Technical analysis: Today’s breakdown flipped the short-term technical advantage in August futures to the bears, especially since the dive carried the contract price down through former support at the contract’s 20-, 40- and 10-day moving averages at $106.79, $106.74 and $105.47, respectively. Those now mark significant resistance levels. Still, renewed strength would have bulls targeting Tuesday’s high at $110.224, then the $115.00 level. Conversely, today’s weak close likely has the bears looking to test the June 13 low at $101.30, the psychological $100.00 level, then the May 12 low at $98.65.

What to do: Be prepared to extend feed coverage on a pullback to the recent lows.

Hedgers: Carry all risk in the cash market for now.

Feed needs: You are hand-to-mouth on corn-for-feed and soybean meal needs.

 

Cattle

Price action: June live cattle fell 87.5 cents to $135.25, while most-active August lost $1.05 to $133.875, the lowest closing price since June 13. Feeders bucked the downtrend, with nearby August climbing $1.70 to $174.85.

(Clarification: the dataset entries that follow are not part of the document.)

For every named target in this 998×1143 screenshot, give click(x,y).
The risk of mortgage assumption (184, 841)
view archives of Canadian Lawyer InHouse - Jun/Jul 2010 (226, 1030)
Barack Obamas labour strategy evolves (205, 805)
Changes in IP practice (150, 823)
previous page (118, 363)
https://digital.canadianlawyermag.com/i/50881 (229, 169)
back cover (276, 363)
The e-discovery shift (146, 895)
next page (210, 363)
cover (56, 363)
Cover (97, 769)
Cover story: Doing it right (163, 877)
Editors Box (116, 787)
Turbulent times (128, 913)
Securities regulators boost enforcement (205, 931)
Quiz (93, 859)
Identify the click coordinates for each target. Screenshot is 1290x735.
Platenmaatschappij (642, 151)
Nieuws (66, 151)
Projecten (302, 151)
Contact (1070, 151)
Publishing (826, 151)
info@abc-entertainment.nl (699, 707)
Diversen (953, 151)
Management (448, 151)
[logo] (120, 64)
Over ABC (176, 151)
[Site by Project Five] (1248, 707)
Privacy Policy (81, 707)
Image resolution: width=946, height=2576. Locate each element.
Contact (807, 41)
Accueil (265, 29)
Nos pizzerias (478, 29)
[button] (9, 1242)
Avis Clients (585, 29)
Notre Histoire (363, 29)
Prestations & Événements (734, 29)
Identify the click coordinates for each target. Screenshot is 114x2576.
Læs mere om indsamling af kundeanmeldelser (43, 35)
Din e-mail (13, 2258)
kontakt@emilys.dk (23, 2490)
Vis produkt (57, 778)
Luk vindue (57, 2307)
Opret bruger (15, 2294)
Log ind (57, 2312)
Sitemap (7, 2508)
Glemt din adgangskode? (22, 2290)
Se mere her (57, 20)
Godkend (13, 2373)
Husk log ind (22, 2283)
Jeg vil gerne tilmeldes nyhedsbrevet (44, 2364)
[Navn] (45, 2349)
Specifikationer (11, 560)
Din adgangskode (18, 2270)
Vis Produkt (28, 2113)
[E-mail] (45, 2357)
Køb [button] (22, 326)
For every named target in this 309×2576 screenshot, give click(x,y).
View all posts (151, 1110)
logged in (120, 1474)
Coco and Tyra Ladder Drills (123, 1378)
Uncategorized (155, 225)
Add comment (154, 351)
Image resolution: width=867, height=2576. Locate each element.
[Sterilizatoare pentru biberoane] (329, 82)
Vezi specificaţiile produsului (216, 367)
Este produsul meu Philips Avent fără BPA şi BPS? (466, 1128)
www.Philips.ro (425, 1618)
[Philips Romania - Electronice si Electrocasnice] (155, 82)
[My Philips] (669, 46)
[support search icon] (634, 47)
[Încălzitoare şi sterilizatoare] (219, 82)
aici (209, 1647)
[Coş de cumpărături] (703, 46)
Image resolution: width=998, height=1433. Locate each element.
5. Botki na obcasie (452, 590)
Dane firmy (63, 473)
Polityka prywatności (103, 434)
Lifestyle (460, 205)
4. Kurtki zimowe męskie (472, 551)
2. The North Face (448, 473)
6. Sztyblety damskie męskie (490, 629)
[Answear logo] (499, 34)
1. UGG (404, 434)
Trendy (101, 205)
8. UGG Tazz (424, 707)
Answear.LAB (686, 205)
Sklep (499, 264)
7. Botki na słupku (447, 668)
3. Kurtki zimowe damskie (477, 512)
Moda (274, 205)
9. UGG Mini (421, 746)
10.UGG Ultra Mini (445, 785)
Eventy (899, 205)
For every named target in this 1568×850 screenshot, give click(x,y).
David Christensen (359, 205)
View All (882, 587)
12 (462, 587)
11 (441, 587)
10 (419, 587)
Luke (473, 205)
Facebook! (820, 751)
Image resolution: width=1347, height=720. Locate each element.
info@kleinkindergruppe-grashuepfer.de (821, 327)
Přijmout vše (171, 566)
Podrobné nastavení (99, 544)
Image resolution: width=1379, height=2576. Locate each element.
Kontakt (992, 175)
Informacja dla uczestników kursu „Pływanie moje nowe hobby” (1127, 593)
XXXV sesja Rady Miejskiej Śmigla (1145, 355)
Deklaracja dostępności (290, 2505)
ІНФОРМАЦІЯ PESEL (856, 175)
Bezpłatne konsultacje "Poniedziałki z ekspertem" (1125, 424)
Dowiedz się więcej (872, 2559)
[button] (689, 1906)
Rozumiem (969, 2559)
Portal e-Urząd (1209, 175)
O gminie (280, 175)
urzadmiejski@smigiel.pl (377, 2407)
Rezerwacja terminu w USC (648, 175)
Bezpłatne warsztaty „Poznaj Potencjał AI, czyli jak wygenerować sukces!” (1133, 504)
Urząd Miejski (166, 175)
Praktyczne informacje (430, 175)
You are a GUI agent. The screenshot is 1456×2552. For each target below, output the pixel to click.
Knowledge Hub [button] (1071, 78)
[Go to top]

Fundamental analysis: Live cattle futures fell as recession concerns fueled broad commodity market losses and raised the prospect of consumers cutting back on pricier foods, such as beef. There is some justification for such ideas, since a broad drop in demand for goods and services could undercut price strength up and down the marketing chain. We suspect such fears are overblown in the livestock markets, since the red meat sector has historically held up comparatively well during recessions. Ultimately, current live cattle/meat conditions probably played the main roles in depressing fed cattle prices today. By contrast, feeder futures gained as sharp losses in corn and soymeal lowered anticipated feed costs.

Cash cattle prices slipped Wednesday, with the Monday-Wednesday mean coming in at $138.94, down slightly from the day prior (at $139.11) and down sharply from the comparable week-ago figure. Still, improving trade at higher levels in the Northern Plains should pull that figure up before the weekend. The main driver of today’s cattle weakness may have been the wholesale beef market, which, following an approximate $1.00 drop Wednesday, fell another $1.79 this morning, reinforcing ideas grocers will complete the bulk of their beef purchases for Independence Day features by midweek. Anticipation of sustained seasonal weakness, amplified by recession fears, seemingly bodes ill for the short-term cattle/beef outlook.

Technical analysis: Today’s drop flipped the short-term technical advantage to bears, since it carried the August contract price below former support at its 20- and 40-day moving averages, both at $134.46. That now marks stiff initial resistance, with backing from the contract’s 10-day moving average and today’s high at $135.59 and $135.80, respectively. A reversal back above those levels would have bulls targeting the June 9 high at $137.95, then $140.00. Look for initial support at today’s low of $133.275, then last week’s low at $132.45. A sustained breakdown would then have bears looking to test the pivotal $130.00 level.

Bulls still seem to hold the short-term technical advantage in August feeders. The contract bounced from solid support at its 10-day moving average near $173.37, but also failed to overcome initial resistance at Tuesday’s high of $176.10. A bullish follow-through would face added resistance at the June 9 high of $176.875, but a move above that level would open the door to a test of $180.00. Support at the 10-day moving average is backed by that near its respective 20- and 40-day moving averages near $171.83 and $170.84. A drop below those levels would have bears targeting $170.00, then $165.00.

What to do: Be prepared to extend feed coverage on a pullback to the recent lows.

Hedgers: Carry all risk in the cash market for now.

Feed needs: You are hand-to-mouth on corn-for-feed and soybean meal needs.